Some tips for this type of research:

– Space the questions out over time so that you can be open to people’s activities or experiences changing. I have a bit more than a month to collect responses, which is a long time in the home rental– and sometimes the home-buying or selling experience.

– Try to build a rapport. It can be difficult because you are in the field while the responses come in, but I try to make it clear that the responses are valuable and inspiring and that I want to know more!

– Collect responses into a Google Doc or other note document, sorted alphabetically, because it can be hard to keep track of stories that come in at different times.

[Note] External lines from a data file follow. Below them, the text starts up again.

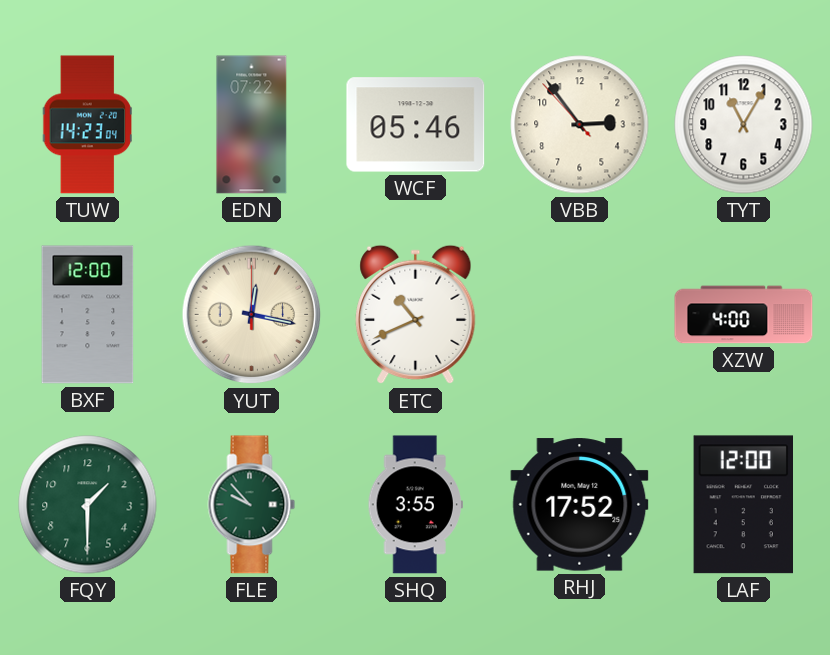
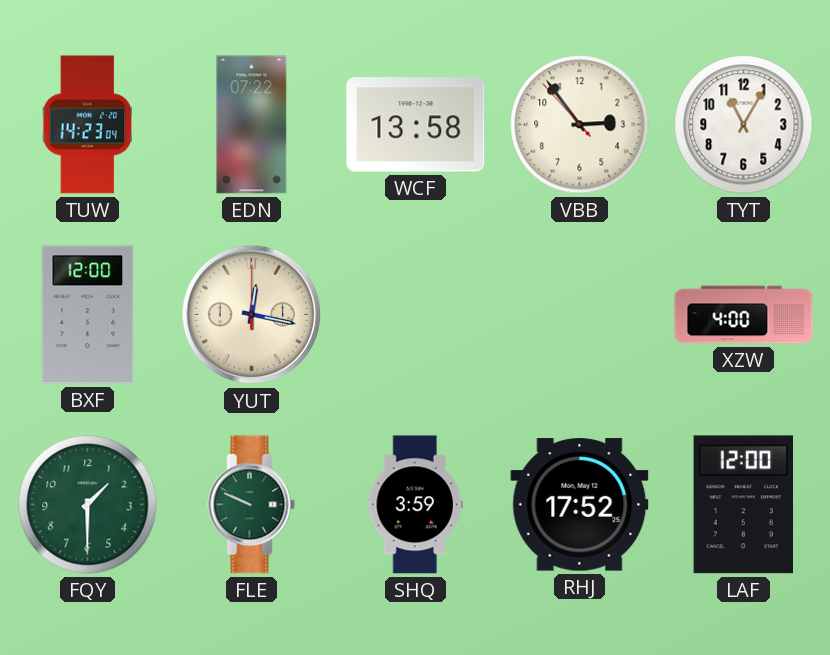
WCF: 05:46 -> 13:58
ETC: 10:41 -> none
FLE: 9:53 -> 9:49
SHQ: 3:55 -> 3:59
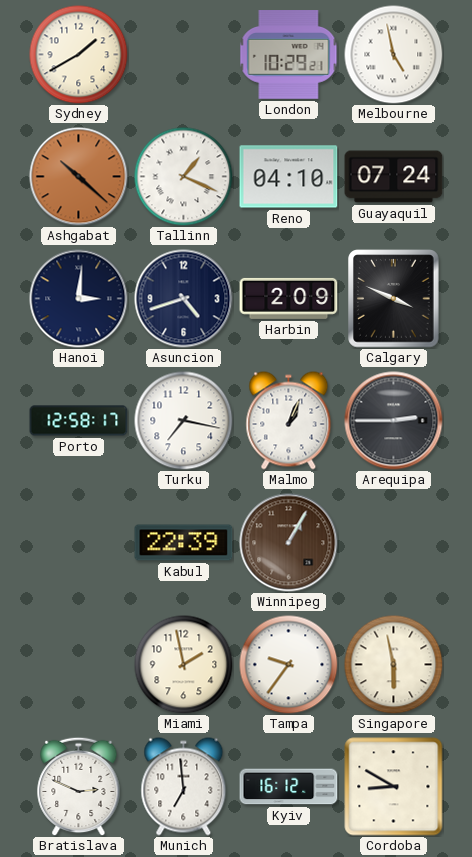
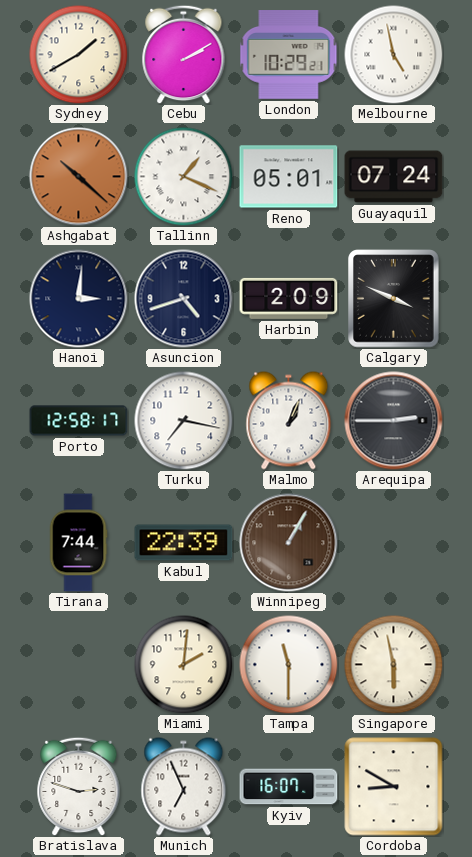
Cebu: none -> 2:10
Reno: 04:10 -> 05:01
Tirana: none -> 7:44
Miami: 1:58 -> 2:01
Tampa: 9:36 -> 11:30
Bratislava: 2:49 -> 2:48
Munich: 6:59 -> 6:56
Kyiv: 16:12 -> 16:07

– If you are planning a post-it note affinity diagram, you can include emailed responses by printing onto post-its that have been stuck onto an 8.5×11 piece of paper. Obviously they need to go into the printer “heads first” but most printers can handle this. I am working in InDesign, I printed colored text boxes onto a blank sheet of paper first so that I would know where to position the post-its. During synthesis we will see the email responses side by side with our in-person interviews, but will know, at a glance, which were from email because they are typed text.

Comments ( 1 )

  • Jefferson says:

    – I was just thinking this sjbeuct this morning our fears basically. Whatever we are most afraid of is what we need to face the most. When we intentionally avoid something, regardless of the reason, we are actually giving it even more of our attention and energy attention and energy that can be used for something more productive and positive. Avoiding something simply keeps us hijacked by that thing. We hold the keys to our own emotional freedom!I also was thinking about how facing things from our past keep not only us from emotional hijacking ourselves but from others using emotional blackmail, (or any other kind of blackmail). If we face it, get it over with, we keep our power; we get stronger and wiser.